Using Lexical Properties of Handwritten Equations to Estimate the Correctness of Students’ Solutions to Engineering Problems

Publication Information


  • Thomas F. Stahovich, University of California
  • Hanlung Lin, University of California & Amazon
  • Justin Gyllen, University of California


  • 459-483


  • Educational data mining, Digital ink, Problem solving, Handwritten equations, Smartpen


  • We present a technique that examines handwritten equations from a student’s solution to an engineering problem and from this estimates the correctness of the work. More specifically, we demonstrate that lexical properties of the equations correlate with the grade a human grader would assign.
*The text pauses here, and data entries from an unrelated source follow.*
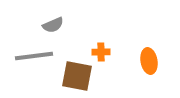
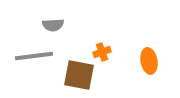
gray semicircle: rotated 20 degrees clockwise
orange cross: moved 1 px right; rotated 18 degrees counterclockwise
brown square: moved 2 px right, 1 px up
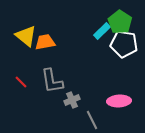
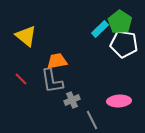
cyan rectangle: moved 2 px left, 2 px up
orange trapezoid: moved 12 px right, 19 px down
red line: moved 3 px up
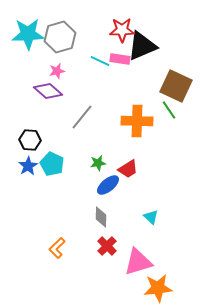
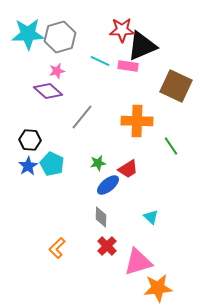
pink rectangle: moved 8 px right, 7 px down
green line: moved 2 px right, 36 px down
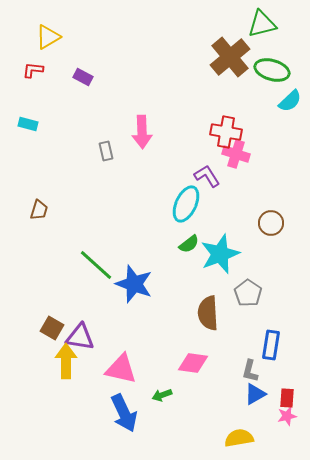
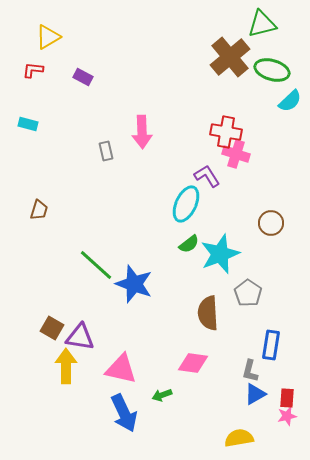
yellow arrow: moved 5 px down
We characterize these properties with a set of features that include the number of occurrences of various classes of symbols and binary and tripartite sequences of them. Support vector machine (SVM) regression models trained with these features achieved a correlation of r = .433 (p< .001) on a combined set of six exam problems. Prior work suggests that the number of long pauses in the writing that occur as a student solves a problem correlates with correctness. We found that combining this pause feature with our lexical features produced more accurate predictions than using either type of feature alone. SVM regression models trained using an optimized subset of three lexical features and the pause feature achieved an average correlation with grade across the six problems of r = .503 (p< .001). These techniques are an important step toward creating systems that can automatically assess handwritten coursework.